The world’s first spectacles with temples were made by Edward Scarlett in Dean Street, Soho, in 1730. At around the same time, John Dolland, the son of a Huguenot weaver in Spitalfields, was busy creating the achromatic lens, building on earlier work by Sir Isaac Newton of Jermyn Street. These breakthroughs created a spectacle-making industry that endured for centuries, with British optical standards becoming the finest in the world. Spectacle makers Cubitts, have produced a short documentary telling the rise and fall of this once magnificent industry.
Over centuries, Britain developed a tradition of fine craftsmanship in hand-making frames from more noble materials, mainly gold. Tortoiseshell (or technically turtleshell) gained popularity in the 1920s, and craftsmen became well versed in the art of thin-slicing this beautiful but rare material.
The 1930s ushered in the golden age of design, with the favourite round-eye joined by the rest of the classic British cannon: oval, Quadra and Panto Round Oval – styles which have enjoyed a resurgence in the stylish man’s arsenal over the last few years with more and more metal frames featuring in the coming years. After WWII, factories returned to frame making.
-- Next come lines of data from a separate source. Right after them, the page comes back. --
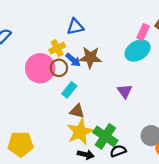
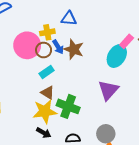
cyan ellipse: (138, 51) -> (117, 56), turned -45
purple triangle: (125, 91) -> (108, 90), moved, size x1.5
green cross: (105, 136) -> (68, 106), moved, turned -30

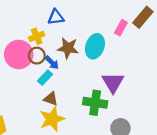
blue arrow: (58, 47) -> (52, 63), moved
cyan ellipse: (117, 56) -> (95, 46), moved
green cross: (68, 106) -> (95, 103), moved

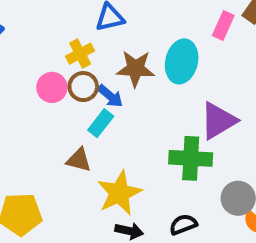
pink circle: (19, 54) -> (52, 87), size x0.6
purple triangle: (113, 82) -> (218, 121), turned 35
brown triangle: (51, 99) -> (79, 160), moved

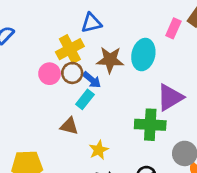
yellow cross: (80, 54) -> (70, 49), size x1.4
yellow star: (119, 193) -> (99, 150), size x0.6

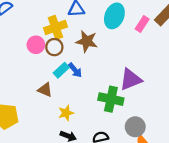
cyan ellipse: (143, 55) -> (114, 16), moved
blue arrow: (92, 80) -> (75, 70), moved

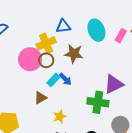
cyan ellipse: (114, 16) -> (96, 30), turned -40
pink circle: (36, 45) -> (30, 59), size x1.5
brown triangle: (45, 90) -> (40, 98), turned -48

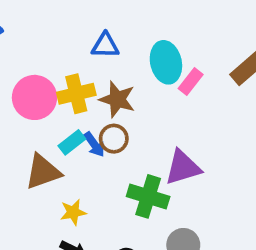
pink rectangle: (121, 36) -> (191, 81), moved
yellow cross: (46, 43) -> (76, 94), moved
brown circle: (46, 60) -> (114, 139), moved
brown triangle: (40, 98) -> (43, 172), size x1.5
But buoyed by a new political urgency and appetite for change, rules were redrawn. In 1948, the National Health Service was established, and one of its key initiatives was to bring spectacles and optics to the masses. During 1949 – 1950, over 200 acetate frames from 90 suppliers were assessed and approved. 10-12 basic styles were approved, with joint, side and bridge variants. These were produced in huge numbers – millions of pairs a year.
Then in 1984, NHS spectacles were abolished, and producers like UK Optical lost their entire business overnight. With limited design and retailing experience, the producers struggled to diversify, and most soon went out of business. And the century ended with Britain a nation of frame retailers, rather than manufacturers. None of the British optical groups retained spectacle making facilities. And of the spectacle makers from a century before, only one remained – the Algha Works in Hackney Wick. In the decades that followed, the industry became dominated by a small number of high-street opticians, driven by clinical necessity rather than aspiration. And the handful of independent British brands looked to international markets to keep their businesses afloat.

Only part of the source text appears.